The need for thorough, women-centered, unbiased information is universal, and OBOS has developed global reach through a program now called the Our Bodies Ourselves Global Initiative (OBOGI). Throughout the seventies, as the readership and influence of Our Bodies, Ourselves were rapidly expanding in the U.S., publishers and feminist organizations in other countries began pursuing editions of their own, first in Italy and Japan, followed by Denmark, France, Spain, Germany, Greece, Sweden, the Netherlands, and Israel in the seventies and eighties. During the nineties and aughts, groups published versions in Russia, Egypt, South Africa, and China.

Key elements of the program are that potential partners need to be established organizations, and they must express a need for an adaptation in their community or country. This partnership model has ensured that the project and the accompanying outreach are supported as part of an existing organization’s goals and programming. Local groups modify the content to reflect their communities’ unique cultural, social, political, and religious perspectives, and disseminate it in diverse formats to serve the needs in their regions—through print, digital, and social-interactive forms; as posters, booklets, and e-books; and through multilingual websites and community-based action campaigns.
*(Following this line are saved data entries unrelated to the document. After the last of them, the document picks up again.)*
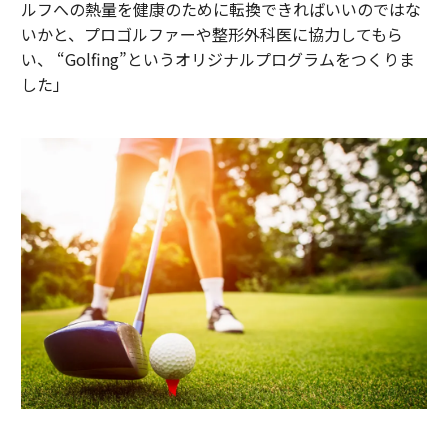
ルフへの熱量を健康のために転換できればいいのではな
いかと、プロゴルファーや整形外科医に協力してもら
い、 “Golfing”というオリジナルプログラムをつくりま
した」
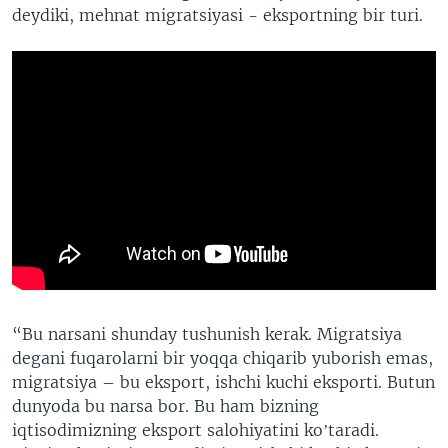
deydiki, mehnat migratsiyasi - eksportning bir turi.
“Bu narsani shunday tushunish kerak. Migratsiya
degani fuqarolarni bir yoqqa chiqarib yuborish emas,
migratsiya – bu eksport, ishchi kuchi eksporti. Butun
dunyoda bu narsa bor. Bu ham bizning
iqtisodimizning eksport salohiyatini koʼtaradi.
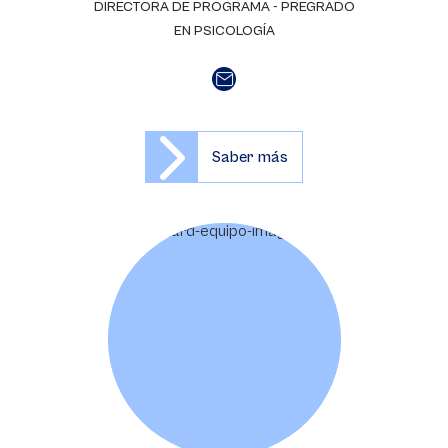
DIRECTORA DE PROGRAMA - PREGRADO
EN PSICOLOGÍA
Saber más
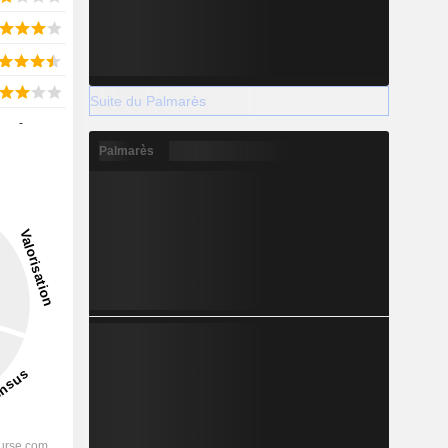
Suite du Palmarès
-
Palmarès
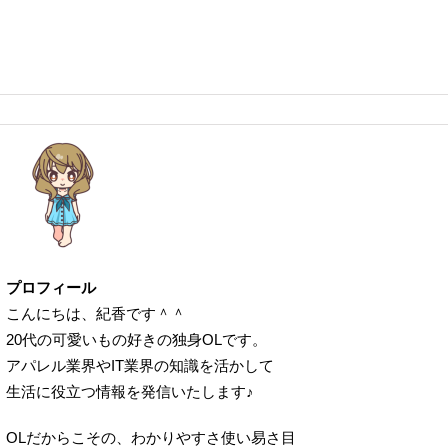
プロフィール
こんにちは、紀香です＾＾
20代の可愛いもの好きの独身OLです。
アパレル業界やIT業界の知識を活かして
生活に役立つ情報を発信いたします♪
OLだからこその、わかりやすさ使い易さ目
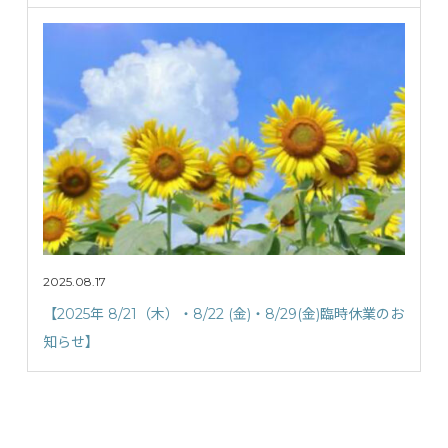
2025.08.17
【2025年 8/21（木）・8/22 (金)・8/29(金)臨時休業のお
知らせ】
For example, country-specific translations include topics such as the ethics of infertility treatment in pro-natalist Bulgaria, sexual violence during and after ethnic conflicts in Serbia, and HIV awareness in Nigeria and Nepal. In many cases, the women responsible for the editions face brutal backlash. According to OBOGI project manager Ayesha Chatterjee, “Our partners are on the front line of human rights activism, and as debates become more polarized and the ‘war on women’ more aggressive, they are continuously challenged in their work and can often be at peril because of it.” 
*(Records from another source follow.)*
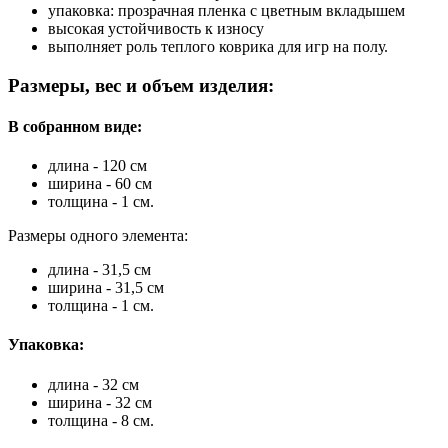
упаковка: прозрачная пленка с цветным вкладышем
высокая устойчивость к износу
выполняет роль теплого коврика для игр на полу.
Размеры, вес и объем изделия:
В собранном виде:
длина - 120 см
ширина - 60 см
толщина - 1 см.
Размеры одного элемента:
длина - 31,5 см
ширина - 31,5 см
толщина - 1 см.
Упаковка:
длина - 32 см
ширина - 32 см
толщина - 8 см.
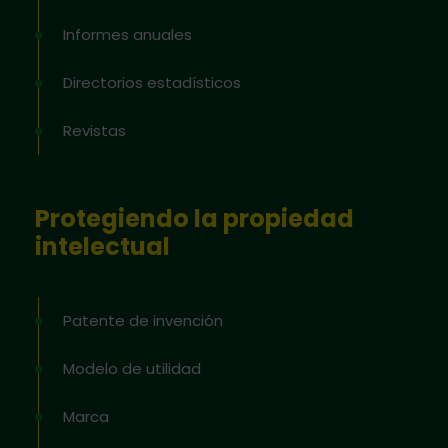
Informes anuales
Directorios estadísticos
Revistas
Protegiendo la propiedad
intelectual
Patente de invención
Modelo de utilidad
Marca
In recent years, OBOGI has facilitated adaptations and outreach in Armenia, Serbia, Bulgaria, Poland, Romania, Albania, South Korea, Thailand, Senegal, Russia, Nigeria, Tanzania, Turkey, India, Nepal, Vietnam, and Canada. A Spanish-language adaptation was developed in collaboration with organizations across Latin America, and a resource in Farsi is currently in the works. Just this past summer, with the publication of the Vietnamese edition, one reader reported that she was able to leave her abusive partner and seek support and safety through the resources she found in OBOS.

It’s surprising that more people don’t know about the global influence that OBOS has had over the past 45 years. Norsigian attributes this situation to two factors. “We’ve never had the resources to get a large enough communication staff on board,” she says. Additionally, she cites an issue familiar to feminist organizations when dealing with mainstream media outlets: they often don’t have patience for much more than a juicy sound bite. She says, “You cannot reduce what we do to a sound bite; you can’t put it into two sentences.”

In the U.S., as online health outlets become increasingly driven by corporate funding and advertiser influence, and reliable sources are not always easily identifiable, the availability of ourbodiesourselves.org is critical. Now OBOS is reaching out to those women whose lives it has changed for support. Norsigian says she hopes that OBOS can develop a strategic plan that would produce a steady stream of revenue to support annual operations. Such revenue would enable the support of the small staff, the creation of new, single-topic digital products that would be continually updated, and an expanded reach of the global initiatives program. With issues such as transnational surrogacy, assisted reproductive technology, links between climate change and reproductive health, and the escalating attacks on reproductive justice—access to good information about women’s health topics is more urgent than ever. It remains to be seen whether Our Bodies Ourselves will remain the trusted resource available to offer body literacy and empowerment to a new generation around the world.